During the Cold War, in the name of anticommunism, an unholy and uneasy alliance was made. The US worked with Pakistan, Saudi Arabia and others and backed Afghan Mujahideen in their fights against the Soviets in Afghanistan. After Soviet defeat, US President Ronald Reagan was quoted comparing the Afghan Mujahideen leaders to be “the moral equivalents of America’s founding fathers.” The Soviets left Afghanistan in 1989, the US also got disengaged. The vacuum after Soviet withdrawal and American abandonment of Afghanistan sowed the seeds of religious fanaticism, and emergence of the Taliban, which in turn made Afghanistan a safe haven for al Qaeda terrorists. The neglect by the international community paved the way for Taliban to power.

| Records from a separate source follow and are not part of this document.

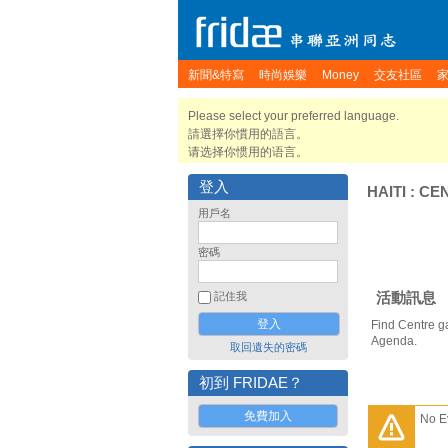
新聞&特寫
時尚娛樂
Money
交友社區
Please select your preferred language.
請選擇你慣用的語言。
请选择你惯用的语言。
登入
HAITI
:
CE
用戶名
密碼
活動訊息
記住我
Find Centre g
Agenda.
取回遺失的密碼
初到 FRIDAE？
免費加入
No E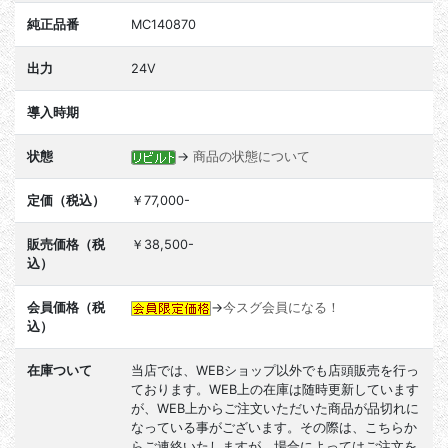
純正品番
MC140870
出力
24V
導入時期
状態
→
商品の状態について
定価（税込）
￥77,000-
販売価格（税
￥38,500-
込）
会員価格（税
→
今スグ会員になる！
込）
在庫ついて
当店では、WEBショップ以外でも店頭販売を行っ
ております。WEB上の在庫は随時更新しています
が、WEB上からご注文いただいた商品が品切れに
なっている事がございます。その際は、こちらか
らご連絡いたしますが、場合によってはご注文を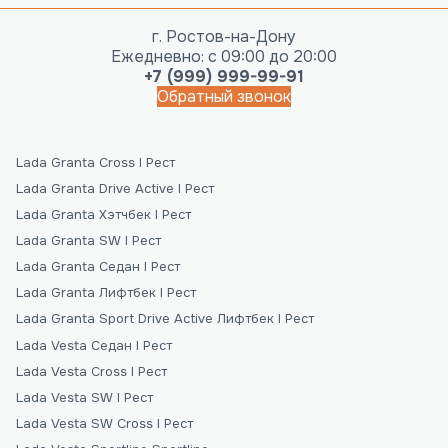
г. Ростов-на-Дону
Ежедневно: с 09:00 до 20:00
+7 (999) 999-99-91
Обратный звонок
Lada Granta Cross I Рест
Lada Granta Drive Active I Рест
Lada Granta Хэтчбек I Рест
Lada Granta SW I Рест
Lada Granta Седан I Рест
Lada Granta Лифтбек I Рест
Lada Granta Sport Drive Active Лифтбек I Рест
Lada Vesta Седан I Рест
Lada Vesta Cross I Рест
Lada Vesta SW I Рест
Lada Vesta SW Cross I Рест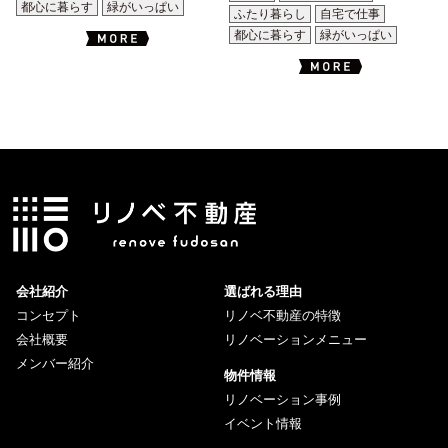
都心に暮らす
緑がいっぱい
ふたり暮らし
自宅で仕事
都心に暮らす
緑がいっぱい
会社紹介
選ばれる理由
コンセプト
リノベ不動産の特徴
会社概要
リノベーションメニュー
メンバー紹介
物件情報
リノベーション事例
イベント情報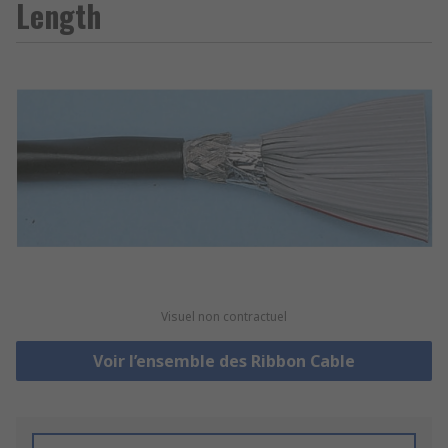
Length
Visuel non contractuel
Voir l’ensemble des Ribbon Cable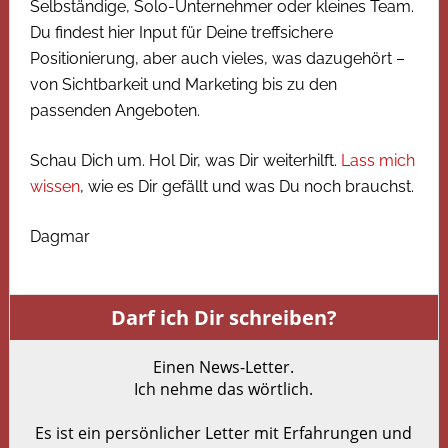
Selbständige, Solo-Unternehmer oder kleines Team.
Du findest hier Input für Deine treffsichere
Positionierung, aber auch vieles, was dazugehört –
von Sichtbarkeit und Marketing bis zu den
passenden Angeboten.
Schau Dich um. Hol Dir, was Dir weiterhilft.
Lass mich
wissen
, wie es Dir gefällt und was Du noch brauchst.
Dagmar
Darf ich Dir schreiben?
Einen News-Letter.
Ich nehme das wörtlich.
Es ist ein persönlicher Letter mit Erfahrungen und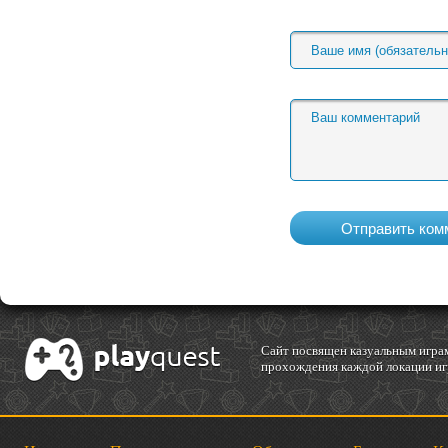
Cайт посвящен казуальным играм
прохождения каждой локации игр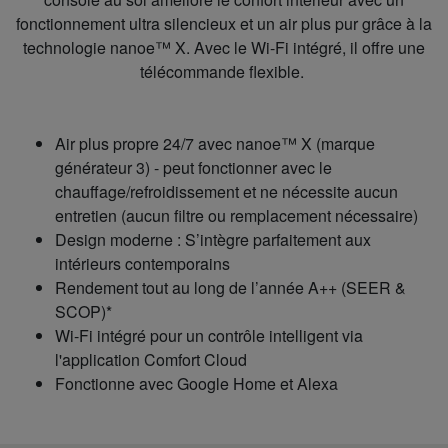
fonctionnement ultra silencieux et un air plus pur grâce à la
technologie nanoe™ X. Avec le Wi-Fi intégré, il offre une
télécommande flexible.
Air plus propre 24/7 avec
nanoe™ X
(marque
générateur 3) - peut fonctionner avec le
chauffage/refroidissement et ne nécessite aucun
entretien (aucun filtre ou remplacement nécessaire)
Design moderne : S’intègre parfaitement aux
intérieurs contemporains
Rendement tout au long de l’année A++ (SEER &
SCOP)*
Wi-Fi intégré pour un contrôle intelligent via
l'application Comfort Cloud
Fonctionne avec Google Home et Alexa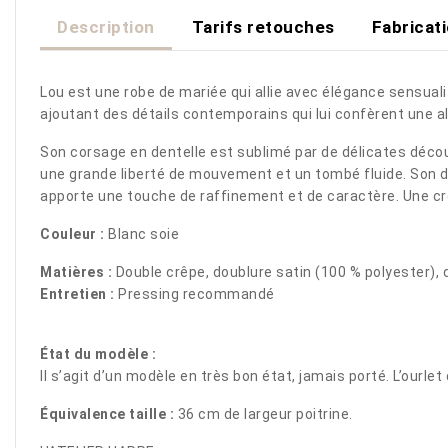
Description
Tarifs retouches
Fabricat
Lou est une robe de mariée qui allie avec élégance sensualit
ajoutant des détails contemporains qui lui confèrent une a
Son corsage en dentelle est sublimé par de délicates découpe
une grande liberté de mouvement et un tombé fluide. Son d
apporte une touche de raffinement et de caractère. Une cr
Couleur :
Blanc soie
Matières :
Double crêpe, doublure satin (100 % polyester),
Entretien :
Pressing recommandé
État du modèle :
Il s’agit d’un modèle en très bon état, jamais porté. L’our
Équivalence taille :
36 cm de largeur poitrine.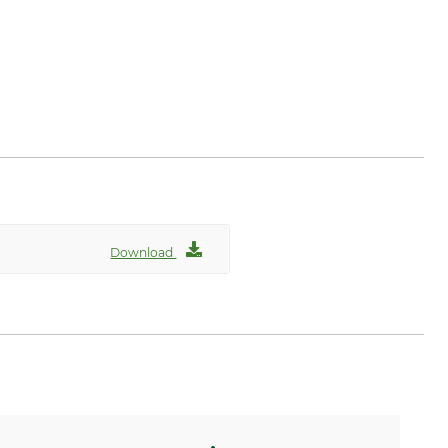
Download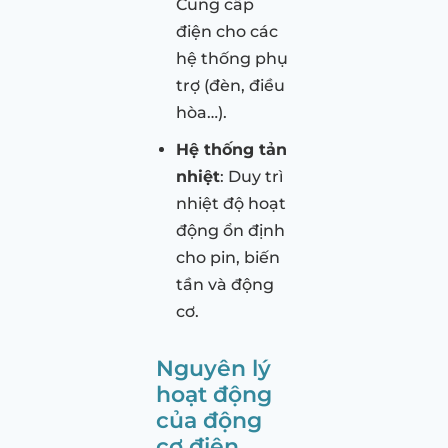
Cung cấp
điện cho các
hệ thống phụ
trợ (đèn, điều
hòa…).
Hệ thống tản
nhiệt
: Duy trì
nhiệt độ hoạt
động ổn định
cho pin, biến
tần và động
cơ.
Nguyên lý
hoạt động
của động
cơ điện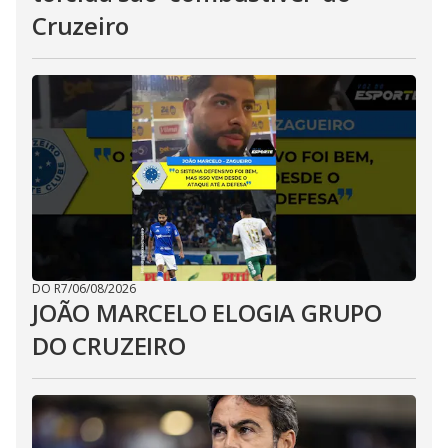
Cruzeiro
DO R7
/
06/08/2026
JOÃO MARCELO ELOGIA GRUPO
DO CRUZEIRO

Benazir Bhutto records her meeting with President Bush in June 1989 having told him, “I fear we have created a Frankenstein that will come back to haunt us.” In recent annual threat assessment, the US Office of the Director of National Intelligence said, “The Taliban is likely to make gains on the battlefield, and the Afghan government will struggle to hold the Taliban at bay if the coalition withdraws.” Reports indicate that “hundreds of thousands” of al Qaeda sympathizers are reported to be in Afghanistan. The Wall Street Journal editorialized on April 13, 2021 withdrawing all US troops risks the return of al Qaeda and ISIS.
In matters of geography, the US remains a distant power. China is Afghanistan’s neighbour. Beijing has engaged Taliban who see China as a valuable partner in pursuit of their interests. Chinese leadership seems aware of the relative advantage it will have in South Asia and beyond. What Beijing fears is the spillover of religious and ethnic separatism from Afghanistan into the Chinese province of Xinjiang. With India in Covid crisis, China initiated a dialogue with South Asian five (Afghanistan, Bangladesh, Nepal, Pakistan, Sri Lanka), and promised to provide vaccines and medical assistance. This has enhanced China’s geopolitical standing in the South Asian region.
Afghanistan has been a venue for two great wars. In the late twentieth century, Afghanistan was the site of a bitter Cold War between the Soviet Union and the West led by the United States. And in the early twenty-first century, Afghanistan became a staging ground for deadly terrorist attacks on America. In the first war, the US worked with Pakistan arming extremist elements against the Soviets. That sowed the seeds of terrorism that struck the United States in the early twenty-first century. Many analysts view the collapse of the World Trade Center towers in New York “to be as consequential as the fall of the Berlin Wall.”
The Covid-19 crisis is raging like a seismic event with no respect to national boundaries. It has accelerated the shifting of geopolitical trends and is intensifying geopolitical rivalry as was manifested in the recent vaccine diplomacy. Afghanistan has become a political necessity for both established and emerging powers. This makes South Asia an epicenter of new geopolitics, which is likely to set the parameters of international cooperation and competition, global rules, and norms. The need is to watch the unfolding events carefully, closely, critically, and comprehensively and develop knowledge and wisdom to navigate through complex and interrelated challenges.